I feel like a punching bag, getting swung at by irate physicians, angry patients and frustrated staff.  The way things are right now … well, they simply don’t work. I tried to think about things that are going well at work and I was hard put to name them. I have to say that I work well with my assistant–she is a hard-working, conscientious soul who gets put upon from many and takes it with aplomb. I also have to give kudos to my boss who is relatively new to the organization (just a few months shy of  my experience) and who has taken on more and more responsibility and is stretched thin. Yet she remains calm and committed and understanding of the work of nursing, not just the ivory towers of nursing theory.

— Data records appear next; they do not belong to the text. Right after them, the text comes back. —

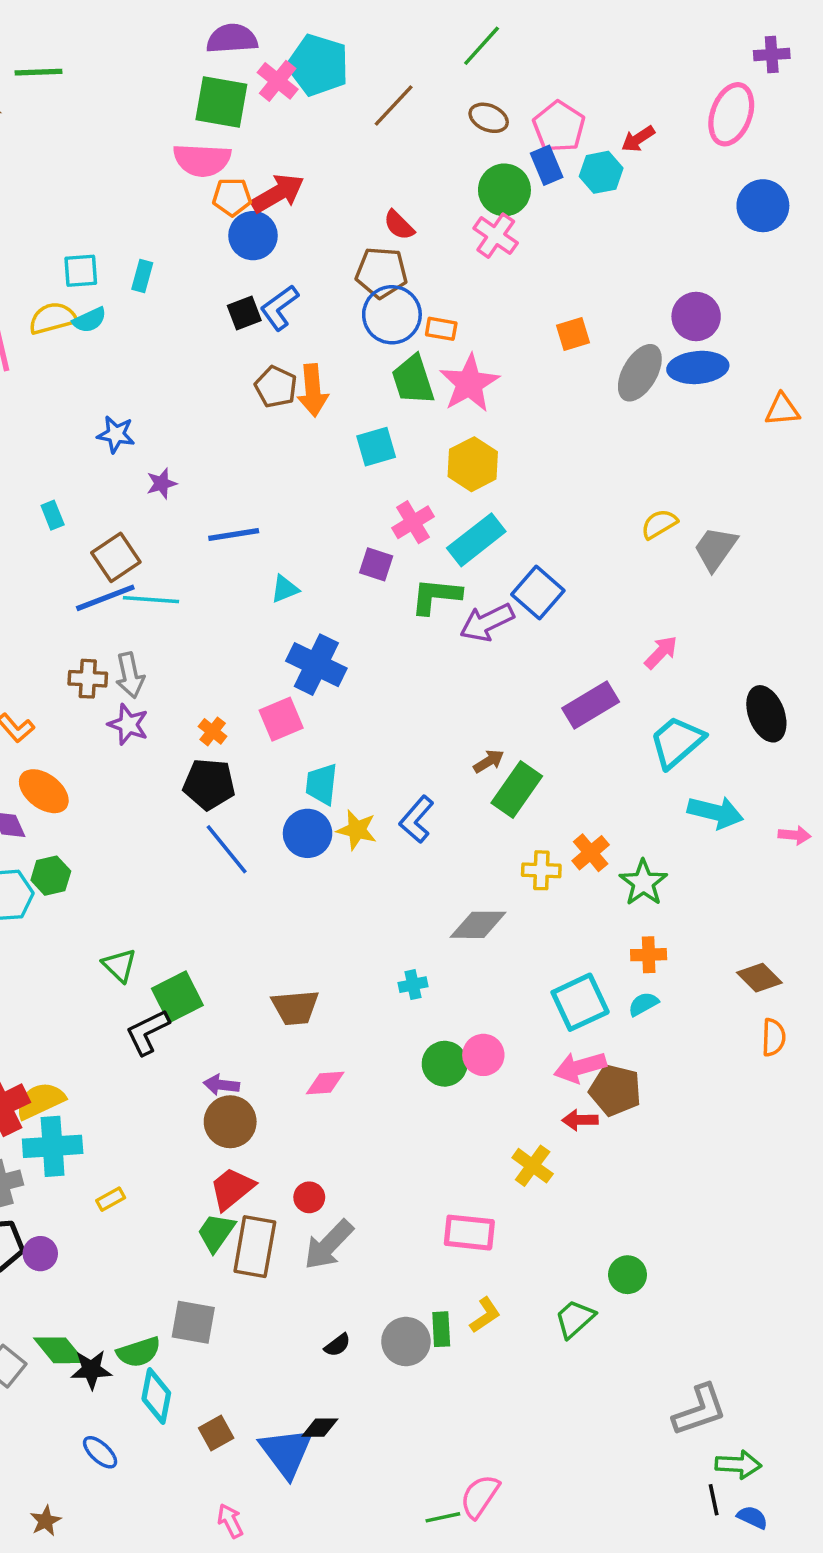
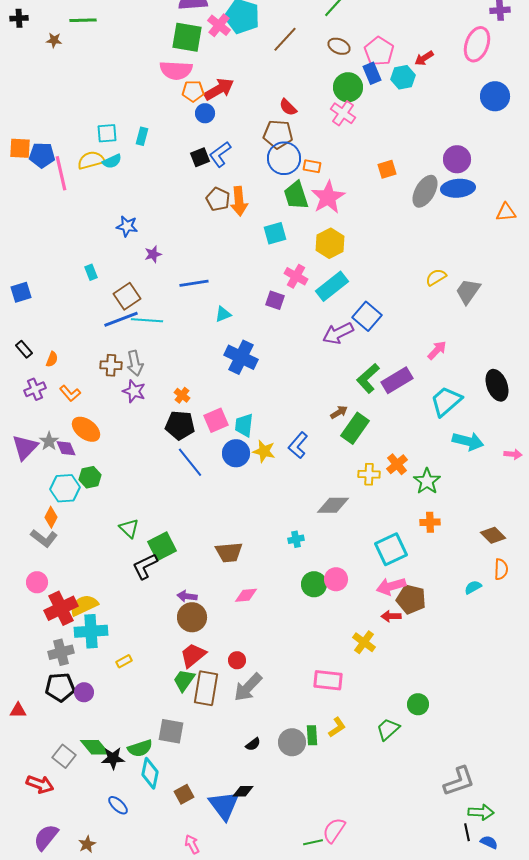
blue circle: (253, 236) -> (205, 113), size x0.7
pink cross: (413, 522) -> (296, 276), turned -30
green L-shape: (436, 596) -> (368, 378), moved, turned -48
pink square: (281, 719) -> (216, 420), moved
cyan semicircle: (643, 1004) -> (473, 587), moved

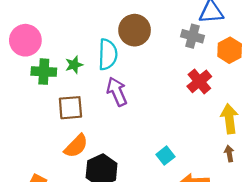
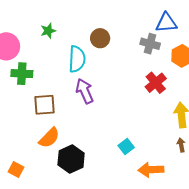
brown circle: (135, 30) -> (100, 38), size x0.7
green star: (74, 65) -> (48, 31), moved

I have been charged with fixing the ways of a unit that developed over 30 years. Some are surprised that it is not, yet, fixed and running like clockwork. In 8 months. A comment I hear frequently is “it’s been like this for years!” Or “No one’s ever been able to change this place; this is how we are!”  Eight months and it’s not been fixed yet. Go figure.

Clinical Reads

I’ve fallen behind in my clinical readings. I’ve been so caught up in the “doing” of my clinical and managerial duties — exhausting in their own right — that I’ve failed to maintain my daily perusal of evidence-based best practice articles and other clinical literature.  I don’t want to lose that clinical edge.

One of the common questions I use when interviewing candidates for nursing positions is, “What do you do to stay current in your clinical practice?” There is new information and recommendations on a near daily basis! I don’t want the nurse who took state boards 15 years ago and has never stretched his or her knowledge base any further. Nurses easily gain bits and pieces of new information by being in the workplace and passively absorbing that which is overheard or have thrust upon them in mandatory inservices. The nurse I want to hire is the one who actively seeks ongoing education, for the good of the patients and for individual edification.

Do I ask for too much? I don’t think so. Historically, I’ve been that nurse. I subscribed to three nursing journals and read them front to back. I read online articles and took quizzes and I delighted in getting high marks on education directed at physicians. This stuff, pathophysiology, clinical reviews, case studies, this stuff — it’s fascinating!  But I’ve fallen to the wayside, and it bothers me. A lot.

Another resolution, then. I challenge myself to read at least one clinical article per day. That’s the easy part, I think. The tough part would be if I challenged myself to blog on that article! OK, let’s see how far I can stretch myself.